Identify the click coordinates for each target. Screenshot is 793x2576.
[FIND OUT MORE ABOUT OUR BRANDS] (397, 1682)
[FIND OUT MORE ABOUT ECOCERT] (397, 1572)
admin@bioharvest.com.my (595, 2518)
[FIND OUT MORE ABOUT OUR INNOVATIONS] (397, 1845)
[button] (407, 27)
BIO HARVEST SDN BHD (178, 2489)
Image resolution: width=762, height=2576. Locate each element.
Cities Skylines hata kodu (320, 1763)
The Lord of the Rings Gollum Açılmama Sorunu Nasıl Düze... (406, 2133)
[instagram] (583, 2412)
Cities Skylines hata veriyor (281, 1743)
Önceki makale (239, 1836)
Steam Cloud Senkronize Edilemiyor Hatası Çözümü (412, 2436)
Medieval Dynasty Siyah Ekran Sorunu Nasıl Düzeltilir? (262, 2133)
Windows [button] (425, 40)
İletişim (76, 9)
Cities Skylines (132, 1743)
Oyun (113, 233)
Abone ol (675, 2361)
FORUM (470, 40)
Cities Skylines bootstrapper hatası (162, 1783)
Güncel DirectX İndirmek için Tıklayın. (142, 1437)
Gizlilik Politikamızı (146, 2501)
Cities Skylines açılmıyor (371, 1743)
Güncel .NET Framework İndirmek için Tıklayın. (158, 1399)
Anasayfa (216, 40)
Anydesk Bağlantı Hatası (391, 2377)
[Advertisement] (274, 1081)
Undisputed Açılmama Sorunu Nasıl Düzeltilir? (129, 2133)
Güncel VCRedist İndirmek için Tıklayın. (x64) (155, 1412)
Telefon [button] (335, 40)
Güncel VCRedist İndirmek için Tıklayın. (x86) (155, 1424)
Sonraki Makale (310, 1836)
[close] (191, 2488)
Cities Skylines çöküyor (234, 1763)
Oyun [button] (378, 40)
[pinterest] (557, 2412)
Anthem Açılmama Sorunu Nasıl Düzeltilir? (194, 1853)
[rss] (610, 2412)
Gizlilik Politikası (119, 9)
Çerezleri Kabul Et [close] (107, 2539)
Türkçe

◇ ◇ ◇ ◇ ◇

What are the lines, exactly as written above, from the line with "İletişim (76, 9)" to the line with "Undisputed Açılmama Sorunu", both included? Output only those.

### THE COMPLETED TASK
İletişim (76, 9)
Cities Skylines (132, 1743)
Oyun (113, 233)
Abone ol (675, 2361)
FORUM (470, 40)
Cities Skylines bootstrapper hatası (162, 1783)
Güncel DirectX İndirmek için Tıklayın. (142, 1437)
Gizlilik Politikamızı (146, 2501)
Cities Skylines açılmıyor (371, 1743)
Güncel .NET Framework İndirmek için Tıklayın. (158, 1399)
Anasayfa (216, 40)
Anydesk Bağlantı Hatası (391, 2377)
[Advertisement] (274, 1081)
Undisputed Açılmama Sorunu Nasıl Düzeltilir? (129, 2133)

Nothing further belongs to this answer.